Task details. An exact copy of the data below is needed; please leave out any pictures.

Information.
>>>
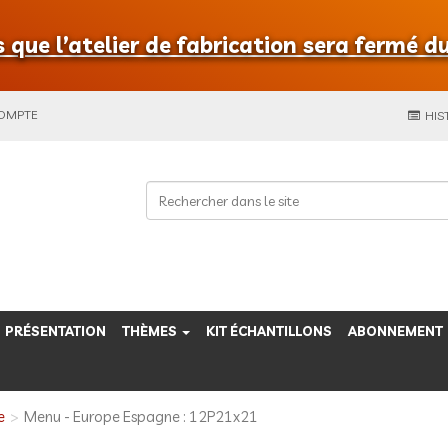
que l’atelier de fabrication sera fermé du
COMPTE
HIS
PRÉSENTATION
THÈMES
KIT ÉCHANTILLONS
ABONNEMENT
e
Menu - Europe Espagne : 12P21x21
<<<
Expected answer.
que l’atelier de fabrication sera fermé du
COMPTE
HIS
PRÉSENTATION
THÈMES
KIT ÉCHANTILLONS
ABONNEMENT
e
Menu - Europe Espagne : 12P21x21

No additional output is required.